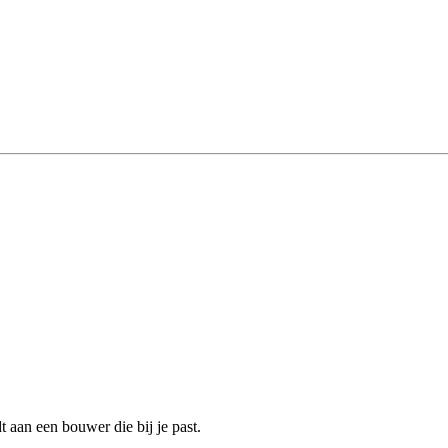
aan een bouwer die bij je past.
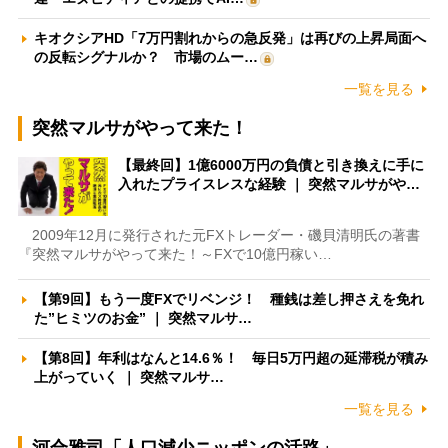
キオクシアHD「7万円割れからの急反発」は再びの上昇局面へ
の反転シグナルか？ 市場のムー…
一覧を見る
突然マルサがやって来た！
【最終回】1億6000万円の負債と引き換えに手に
入れたプライスレスな経験 ｜ 突然マルサがや…
2009年12月に発行された元FXトレーダー・磯貝清明氏の著書
『突然マルサがやって来た！～FXで10億円稼い…
【第9回】もう一度FXでリベンジ！ 種銭は差し押さえを免れ
た”ヒミツのお金” ｜ 突然マルサ…
【第8回】年利はなんと14.6％！ 毎日5万円超の延滞税が積み
上がっていく ｜ 突然マルサ…
一覧を見る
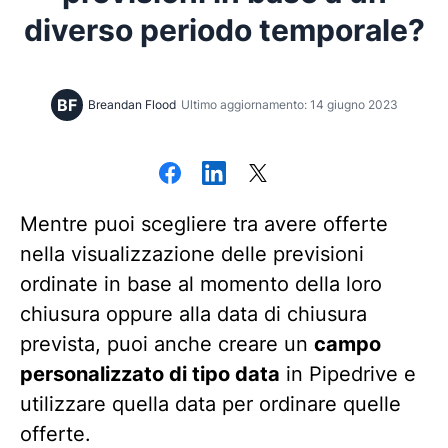
diverso periodo temporale?
BF
Breandan Flood
Ultimo aggiornamento: 14 giugno 2023
Mentre puoi scegliere tra avere offerte
nella visualizzazione delle previsioni
ordinate in base al momento della loro
chiusura oppure alla data di chiusura
prevista, puoi anche creare un
campo
personalizzato di tipo data
in Pipedrive e
utilizzare quella data per ordinare quelle
offerte.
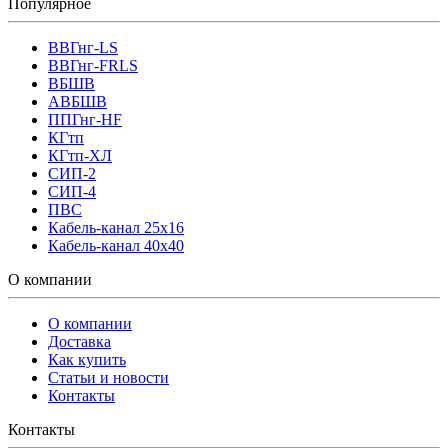
Популярное
ВВГнг-LS
ВВГнг-FRLS
ВБШВ
АВБШВ
ППГнг-HF
КГтп
КГтп-ХЛ
СИП-2
СИП-4
ПВС
Кабель-канал 25х16
Кабель-канал 40х40
О компании
О компании
Доставка
Как купить
Статьи и новости
Контакты
Контакты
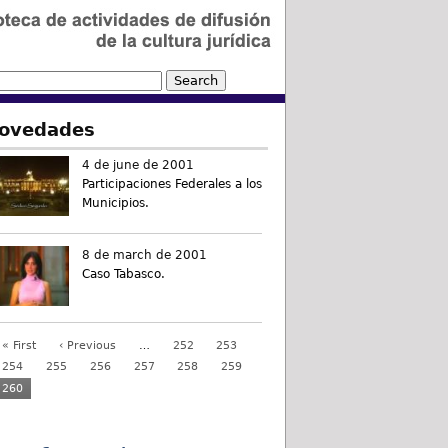
ovedades
4 de june de 2001
Participaciones Federales a los
Municipios.
8 de march de 2001
Caso Tabasco.
« First
‹ Previous
…
252
253
254
255
256
257
258
259
260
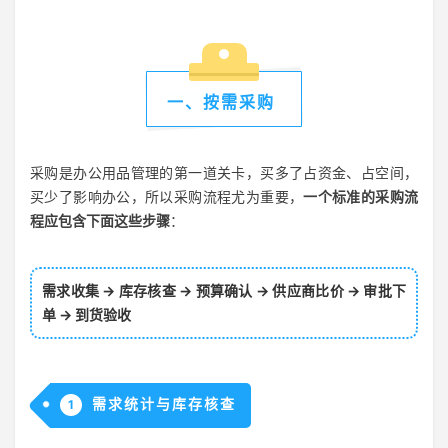
一、按需采购
采购是办公用品管理的第一道关卡，买多了占资金、占空间，
买少了影响办公，所以采购流程尤为重要，
一个标准的采购流
程应包含下面这些步骤
：
需求收集 → 库存核查 → 预算确认 → 供应商比价 → 审批下
单 → 到货验收
需求统计与库存核查
1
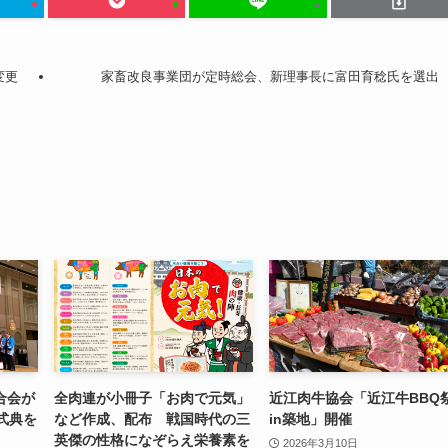
変更
家畜改良事業団が定時総会、新理事長に富田育稔氏を選出
合会が
全肉連が小冊子「お肉で元気」
近江肉牛協会「近江牛BBQ
式典を
など作成、配布 戦国時代の三
in築地」開催
英傑の性格になぞらえ栄養素を
2026年3月10日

What the task asks:
Repeat the whole listing above word for word, but keep any picture out of it.

Response box:
aan een bouwer die bij je past.
キオクシアHD「7万円割れからの急反発」は再びの上昇局面へ
の反転シグナルか？ 市場のムー…
一覧を見る
突然マルサがやって来た！
【最終回】1億6000万円の負債と引き換えに手に
入れたプライスレスな経験 ｜ 突然マルサがや…
2009年12月に発行された元FXトレーダー・磯貝清明氏の著書
『突然マルサがやって来た！～FXで10億円稼い…
【第9回】もう一度FXでリベンジ！ 種銭は差し押さえを免れ
た”ヒミツのお金” ｜ 突然マルサ…
【第8回】年利はなんと14.6％！ 毎日5万円超の延滞税が積み
上がっていく ｜ 突然マルサ…
一覧を見る
diverso periodo temporale?
BF
Breandan Flood
Ultimo aggiornamento: 14 giugno 2023
Mentre puoi scegliere tra avere offerte
nella visualizzazione delle previsioni
ordinate in base al momento della loro
chiusura oppure alla data di chiusura
prevista, puoi anche creare un
campo
personalizzato di tipo data
in Pipedrive e
utilizzare quella data per ordinare quelle
offerte.
Популярное
ВВГнг-LS
ВВГнг-FRLS
ВБШВ
АВБШВ
ППГнг-HF
КГтп
КГтп-ХЛ
СИП-2
СИП-4
ПВС
Кабель-канал 25х16
Кабель-канал 40х40
О компании
О компании
Доставка
Как купить
Статьи и новости
Контакты
Контакты
ovedades
4 de june de 2001
Participaciones Federales a los
Municipios.
8 de march de 2001
Caso Tabasco.
« First
‹ Previous
…
252
253
254
255
256
257
258
259
260
一、按需采购
采购是办公用品管理的第一道关卡，买多了占资金、占空间，
买少了影响办公，所以采购流程尤为重要，
一个标准的采购流
程应包含下面这些步骤
：
需求收集 → 库存核查 → 预算确认 → 供应商比价 → 审批下
单 → 到货验收
需求统计与库存核查
1
変更
家畜改良事業団が定時総会、新理事長に富田育稔氏を選出
合会が
全肉連が小冊子「お肉で元気」
近江肉牛協会「近江牛BBQ
式典を
など作成、配布 戦国時代の三
in築地」開催
英傑の性格になぞらえ栄養素を
2026年3月10日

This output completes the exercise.